**Material for this exercise**
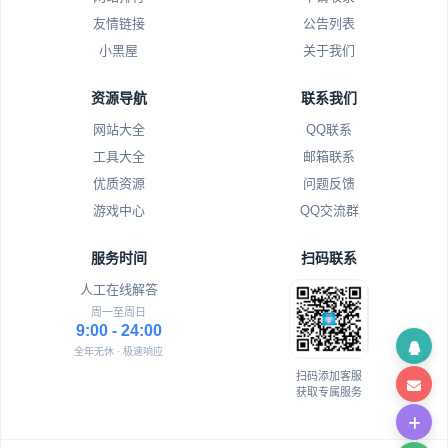
友情链接
公告列表
小黑屋
关于我们
资源导航
联系我们
网站大全
QQ联系
工具大全
邮箱联系
优质资源
问题反馈
游戏中心
QQ交流群
服务时间
扫码联系
人工在线解答
周一至周日
9:00 - 24:00
全年无休 · 极速响应
扫码添加客服
获取专属服务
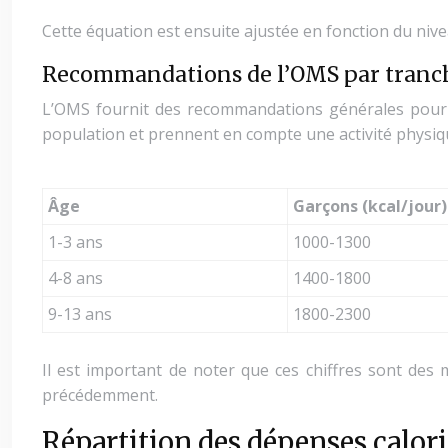
Cette équation est ensuite ajustée en fonction du nive
Recommandations de l’OMS par tranch
L’OMS fournit des recommandations générales pour 
population et prennent en compte une activité physi
Âge
Garçons (kcal/jour)
1-3 ans
1000-1300
4-8 ans
1400-1800
9-13 ans
1800-2300
Il est important de noter que ces chiffres sont des
précédemment.
Répartition des dépenses calor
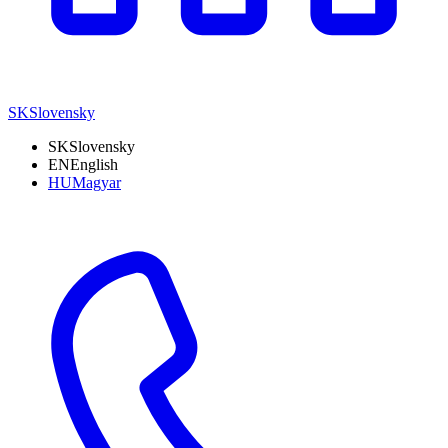
SK
Slovensky
SK
Slovensky
EN
English
HU
Magyar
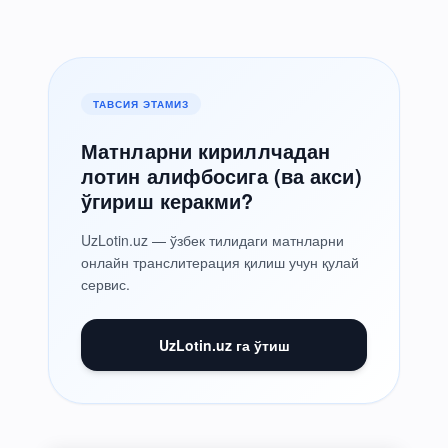
ТАВСИЯ ЭТАМИЗ
Матнларни кириллчадан
лотин алифбосига (ва акси)
ўгириш керакми?
UzLotin.uz — ўзбек тилидаги матнларни
онлайн транслитерация қилиш учун қулай
сервис.
UzLotin.uz га ўтиш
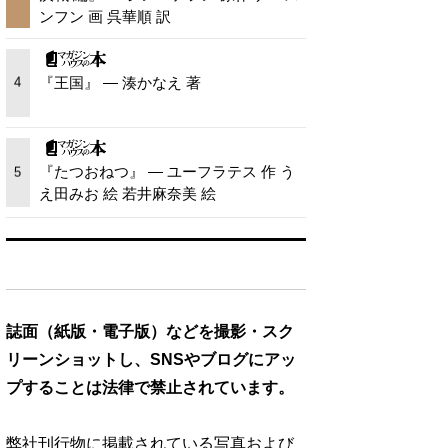
ンフン 画 呉華順 訳
『王国』 — 湊かなえ 著
4
『たつおねつ』 — ユーフラテス 作 う
5
え田みお 絵 若井麻奈美 絵
誌面（紙版・電子版）などを撮影・スク
リーンショットし、SNSやブログにアッ
プすることは法律で禁止されています。
弊社刊行物に掲載されている写真および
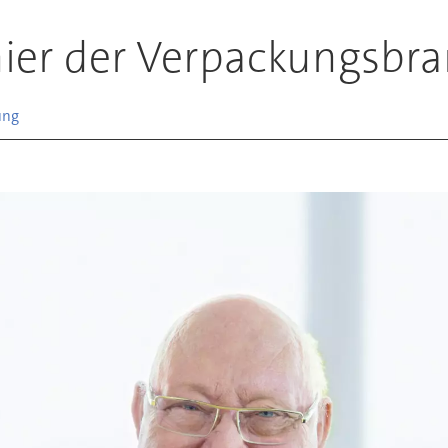
nier der Verpackungsbr
ung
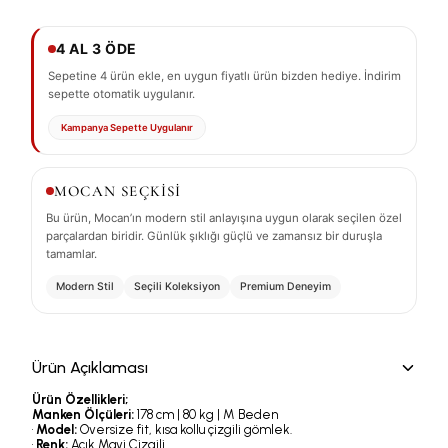
4 AL 3 ÖDE
Sepetine 4 ürün ekle, en uygun fiyatlı ürün bizden hediye. İndirim
sepette otomatik uygulanır.
Kampanya Sepette Uygulanır
MOCAN SEÇKİSİ
Bu ürün, Mocan’ın modern stil anlayışına uygun olarak seçilen özel
parçalardan biridir. Günlük şıklığı güçlü ve zamansız bir duruşla
tamamlar.
Modern Stil
Seçili Koleksiyon
Premium Deneyim
Ürün Açıklaması
Ürün Özellikleri;
Manken Ölçüleri:
178 cm | 80 kg | M Beden
•
Model:
Oversize fit, kısa kollu çizgili gömlek.
•
Renk:
Açık Mavi Çizgili.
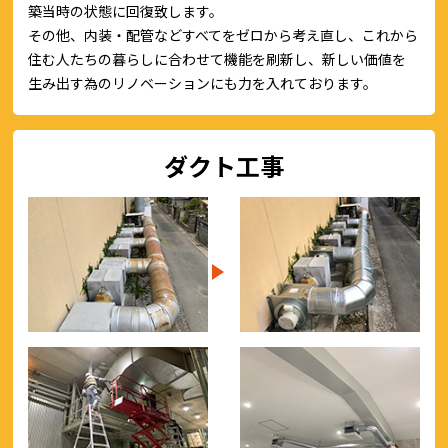
築当時の状態に回復致します。
その他、内装・配管などすべてをゼロから考え直し、これから
住む人たちの暮らしに合わせて機能を刷新し、新しい価値を
生み出す為のリノベーションにも力を入れております。
ダクト工事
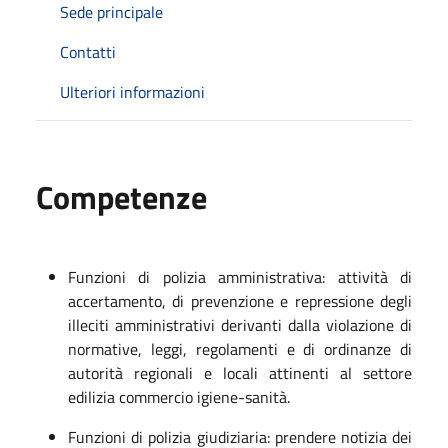
Sede principale
Contatti
Ulteriori informazioni
Competenze
Funzioni di polizia amministrativa: attività di
accertamento, di prevenzione e repressione degli
illeciti amministrativi derivanti dalla violazione di
normative, leggi, regolamenti e di ordinanze di
autorità regionali e locali attinenti al settore
edilizia commercio igiene-sanità.
Funzioni di polizia giudiziaria: prendere notizia dei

**Work instructions**
Only the lines from the one with "parçalardan biridir. Günlük" to the end of the listing, both ends included, should be retyped exactly; no pictures belong in the copy.

**Completed task**
parçalardan biridir. Günlük şıklığı güçlü ve zamansız bir duruşla
tamamlar.
Modern Stil
Seçili Koleksiyon
Premium Deneyim
Ürün Açıklaması
Ürün Özellikleri;
Manken Ölçüleri:
178 cm | 80 kg | M Beden
•
Model:
Oversize fit, kısa kollu çizgili gömlek.
•
Renk:
Açık Mavi Çizgili.
築当時の状態に回復致します。
その他、内装・配管などすべてをゼロから考え直し、これから
住む人たちの暮らしに合わせて機能を刷新し、新しい価値を
生み出す為のリノベーションにも力を入れております。
ダクト工事
Sede principale
Contatti
Ulteriori informazioni
Competenze
Funzioni di polizia amministrativa: attività di
accertamento, di prevenzione e repressione degli
illeciti amministrativi derivanti dalla violazione di
normative, leggi, regolamenti e di ordinanze di
autorità regionali e locali attinenti al settore
edilizia commercio igiene-sanità.
Funzioni di polizia giudiziaria: prendere notizia dei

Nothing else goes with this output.